1. Losses: Remember that the regulations about operating losses have been amended so that losses you incur in 2020 can be applied to offset up to 100% of your income in years 2018, 2019, and 2020. Therefore, take a look at your year-to-date P&L and if you are running close to breakeven (or below), I suggest talking to your accountant about ways to increase your expenses. A loss in 2020 could allow you to retroactively create refunds in 2018 and/or 2019, which could help your cash flow in 2021.
2. Depreciation and Write-Offs: One way to incur losses in 2020 that could offset income in prior years is to be aggressive when taking depreciation expense and when writing off balances on equipment. Again, we suggest talking to your accountant to figure out what might work best for your business.
3. Review Your P&L: Take a close look at each line item in the expense section of your P&L. This is a good time to make a plan for reducing or eliminating those expenses you know are not necessary but that you never got around to when business was strong.
4. Review Payroll Costs: Look at your payroll costs in 2020 versus 2019 to make sure they are comparable. Also, reach out to your national trade group or association to get guidelines on what the average business in your industry spends on payroll (as well as other expenses). Then make sure that you are planning to keep payroll in-line or better than national averages. Properly compensating your "A" employees while limiting or eliminating costs for less productive workers can save you money now and set up your business for growth next year, which can ultimately increase the value you will receive when you sell the business.
5. Monitor Your Cash Conversion Cycle: When business conditions are volatile, cash becomes your most important asset. Therefore, we encourage you to monitor your inflows and outflows. How long does it take to collect cash and can this be improved? How long do you have to pay cash and can this be lengthened or the terms of the loan altered? Monitoring these inflows and outflows on a monthly basis can help you spot potential cash flow issues before they become serious.

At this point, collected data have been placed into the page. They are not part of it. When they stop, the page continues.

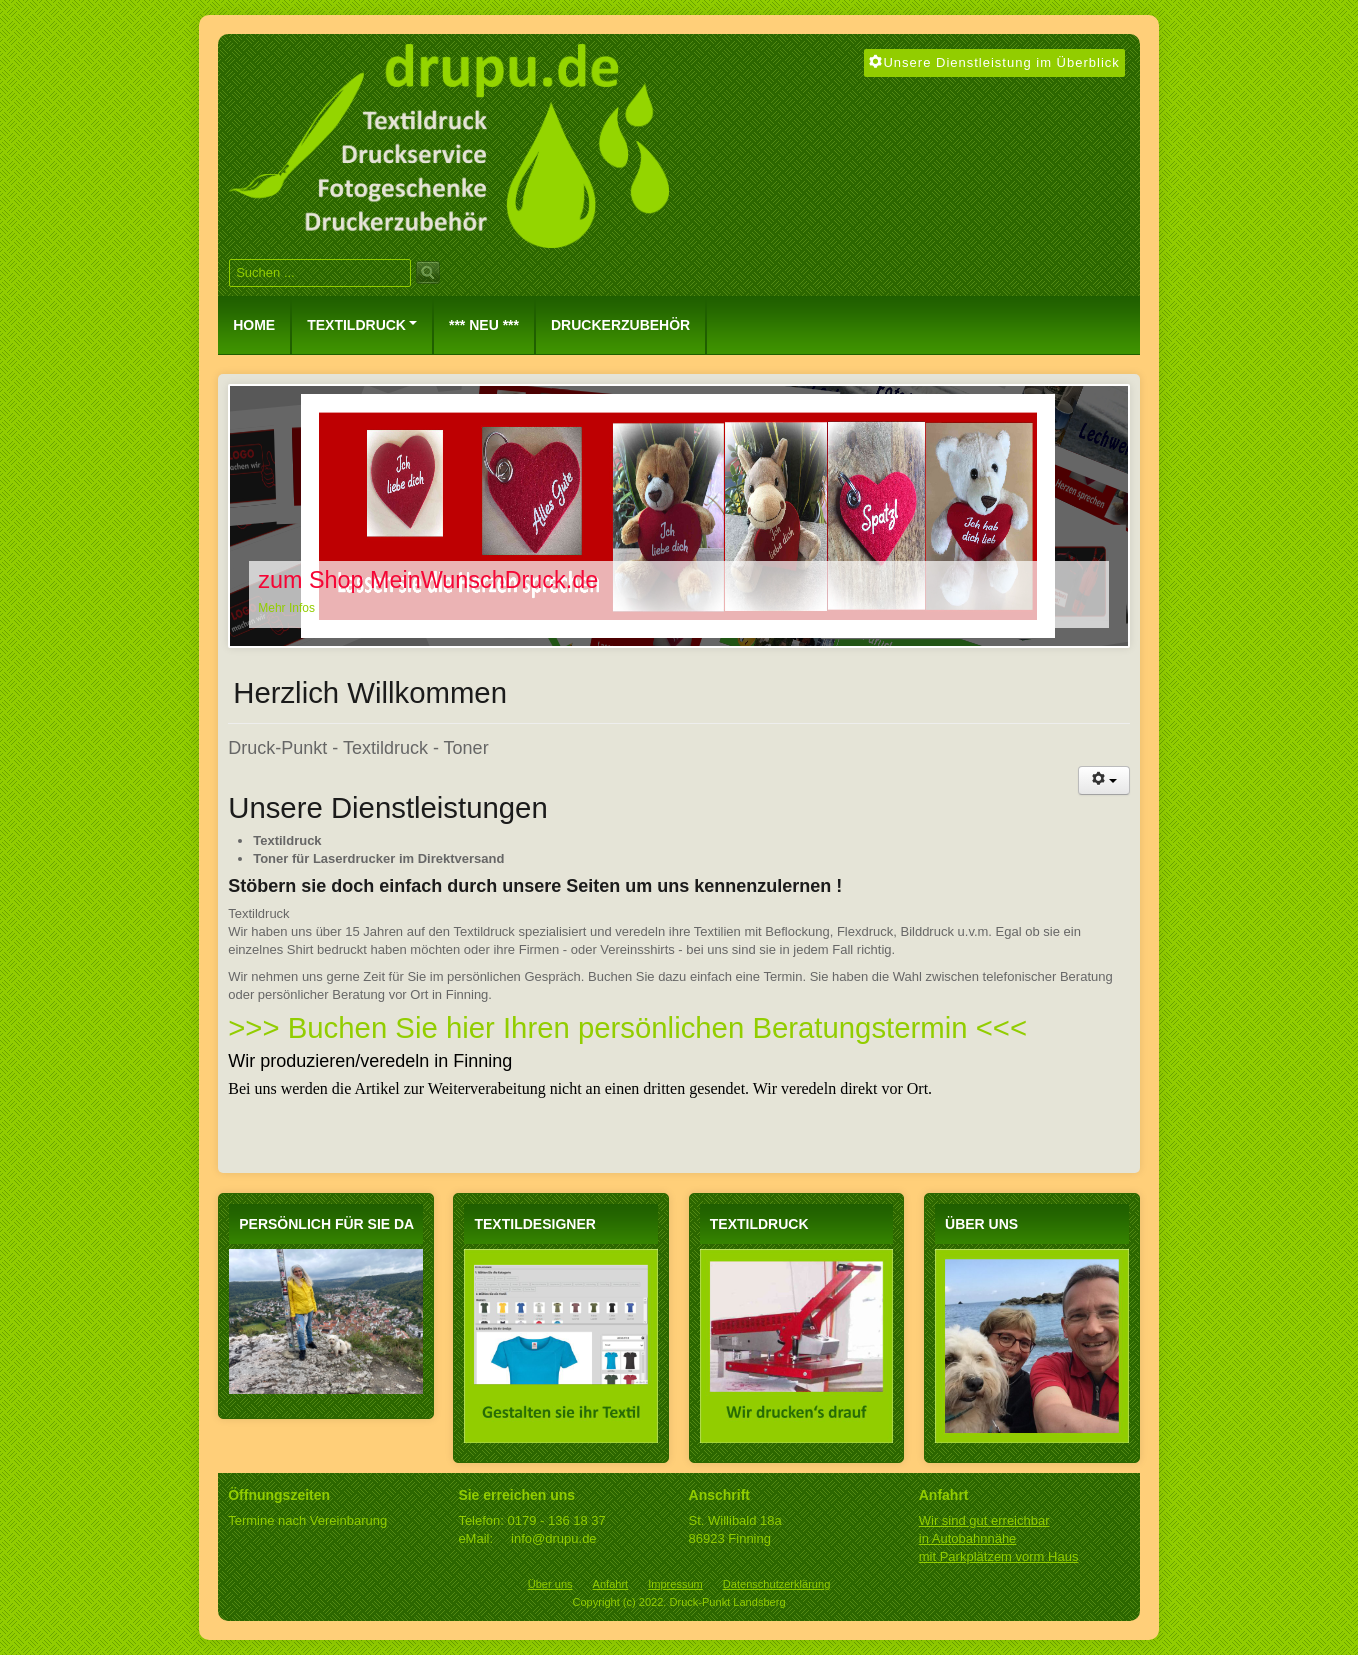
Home (254, 325)
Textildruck (362, 325)
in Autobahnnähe (968, 1538)
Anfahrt (611, 1584)
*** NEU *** (484, 325)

6. Spend Time at the Strategic, not Tactical, Level: It can be easy, especially during a crisis, to get wrapped up in the day-to-day operations of the business. Therefore, we suggest setting aside 2-3 hours a week to think strategically about your business. Who is your core client? Do you have the right people on payroll? Does my physical space accomodate my growth plans? How quickly am I turning inventory into sales? Are my borrowing costs as low as they could be? As a business owner, spending time as the conductor is just as important as spending time playing the instruments.
We hope this helps you as you plan to wrap up a strange year and prepare yourself for better times next year.